Fin dalla notte dei tempi il mater semper certa est è stato un principio evidente nella natura, ma che succede quando una donna porta a termine una gravidanza e partorisce un figlio per conto altrui?
La cd. maternità surrogata sconvolge l’unità della figura materna, dividendola nei distinti ruoli di madre genetica, madre gestante e madre sociale.

Possono aversi due casi: in un primo (surrogazione totale) la donna gestante non solo porta a termine la gravidanza ma fornisce pure il proprio ovulo risultando anche madre genetica; in un secondo (locazione d’utero) la surrogata si limita a partorire il figlio a seguito dell’impianto nel suo utero dell’embrione creato in vitro con i gameti della coppia committente.
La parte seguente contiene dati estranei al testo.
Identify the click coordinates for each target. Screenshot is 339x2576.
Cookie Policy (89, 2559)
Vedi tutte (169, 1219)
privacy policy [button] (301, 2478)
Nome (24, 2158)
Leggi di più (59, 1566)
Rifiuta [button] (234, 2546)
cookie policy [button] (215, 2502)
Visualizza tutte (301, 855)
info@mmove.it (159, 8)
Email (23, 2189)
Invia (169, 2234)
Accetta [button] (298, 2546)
Il coinvolgimento di terza donna nella procreazione è documentato dalla storia fin da tempi remoti: la Bibbia racconta che Abramo e Giacobbe ebbero figli dalle schiave delle proprie mogli sterili.
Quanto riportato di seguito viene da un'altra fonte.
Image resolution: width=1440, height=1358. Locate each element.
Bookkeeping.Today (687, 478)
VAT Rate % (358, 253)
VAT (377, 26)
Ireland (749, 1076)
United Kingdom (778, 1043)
Il progresso scientifico, dividendo sessualità e procreazione, ha inciso su questa antica pratica eliminando il fardello del necessario rapporto sessuale tra committente e terza donna, rendendo la scelta psicologicamente più accettabile almeno su questo punto.
La medicina ha così portato alla ribalta una pratica prima sommersa, richiamando l’attenzione del legislatore che nel 2004 ha vietato e sanzionato la surrogazione materna senza però disciplinare le conseguenze se la coppia si sottopone all’estero alla pratica vietata (trattasi del cd. turismo procreativo).
Nel silenzio della legge, resta solo l’art. 269 c.c. che, presumendo la naturale coincidenza tra madre genetica e gestante, indica la maternità nella partoriente, come visto di recente nel caso dello scambio di embrioni all’ospedale romano Pertini.
Urge una normativa più al passo con i tempi affinché il diritto cammini al ritmo della scienza.